Sadede geleyim: 'İntihal', fikri sahtekarlıktır. Birini, uluorta ve haksız yere 'intihal'le suçlamanın tarifini ise herkes kendi yapsın.
Kenar tüm yazdıklarıma rağmen hala 'aynen çeviri' ya da 'intihal' yaptığımı düşünebilir. Açıklamamı paylaşmadığına, emailimi yanıtsız bıraktığına ve en önemlisi o tweetleri hala silmediğine göre muhtemel ki öyle düşünüyor. Kendisi bilir.
Ancak bilinmesi gereken ikisi mühim, biri ehem üç şey daha var:
İlki, 'aynen çeviri' olan bir yazıda, orijinal yazıda olmayan, hatta 'aynen çeviri' denen yazının üçte birini kaplayan bir bölüm olmaz.
İkincisi, 'intihal' yapan sahtekar, gazete yazısında başka 'birileri'nden, 'elde edilmiş veriler'den ya da 'bir araştırma'dan söz etmez; yazısının blog versiyonunda 'intihal' yaptığı öne sürülen makalenin linkini verip kendi kendini ihbar etmez.

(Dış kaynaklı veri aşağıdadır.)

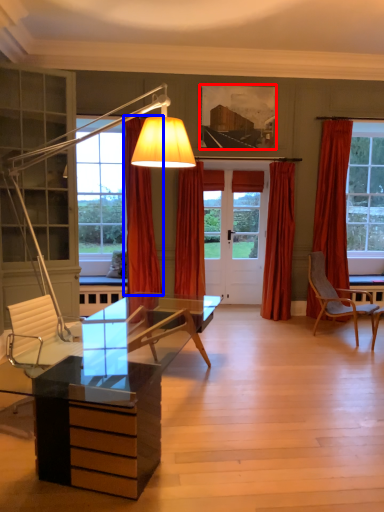 Question: Which of the following is the farthest to the observer, picture frame (highlighted by a red box) or curtain (highlighted by a blue box)?

Choices:
 (A) picture frame
 (B) curtain

Answer: (A) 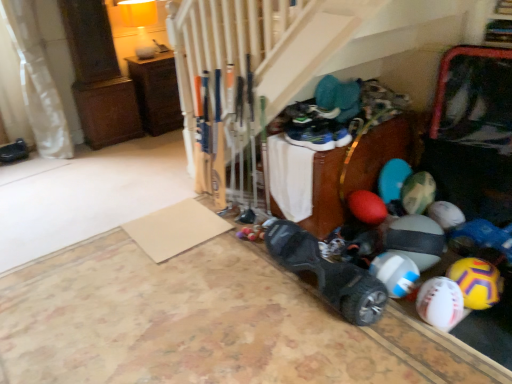 Question: In terms of height, does white fabric curtain at left look taller or shorter compared to yellow matte beach ball at lower right, the 3th beach ball in the left-to-right sequence?

Choices:
 (A) short
 (B) tall

Answer: (B)

Question: Is white fabric curtain at left bigger or smaller than yellow matte beach ball at lower right, which is counted as the 1th beach ball, starting from the right?

Choices:
 (A) big
 (B) small

Answer: (A)

Question: Which object is the farthest from the black rubber hoverboard at lower center, marked as the 1th footwear in a right-to-left arrangement?

Choices:
 (A) blue rubber beach ball at lower right, which is the 1th beach ball from left to right
 (B) brown wood cabinet at upper left
 (C) white matte beach ball at lower right, which ranks as the second beach ball in left-to-right order
 (D) black matte shoe at left, acting as the first footwear starting from the back
 (E) white fabric curtain at left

Ve üçüncüsü, 'aynen çeviri'yle, 'intihal'le suçladığınız bir kişinin cevabi açıklamasını görmezden gelmek, beklentisini aktardığı emailini yanıtsız bırakmak -eğer elde olmayan nedenlerden kaynaklanmıyorsa- ne asgari nezakete, ne entelektüel terbiyeye ne de liberal ahlaka sığar.
Gazeteciliğin temel ilkesi de gerçeğe sadakattir, hataya değil.